WHAT NEEDS TO BE DONE: Please copy out the entries below exactly, beginning with the line that contains "Hlavní stránka" and ending with the line that contains "Kombinované roboty", and include nothing outside that span.

DATASET:

[Start of section]

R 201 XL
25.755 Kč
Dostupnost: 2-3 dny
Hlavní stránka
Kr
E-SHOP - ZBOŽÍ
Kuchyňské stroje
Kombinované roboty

[End of section]
[Start of section]

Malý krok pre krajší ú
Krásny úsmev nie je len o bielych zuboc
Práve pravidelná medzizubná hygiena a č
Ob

[End of section]

REPLY:
Hlavní stránka
Kr
E-SHOP - ZBOŽÍ
Kuchyňské stroje
Kombinované roboty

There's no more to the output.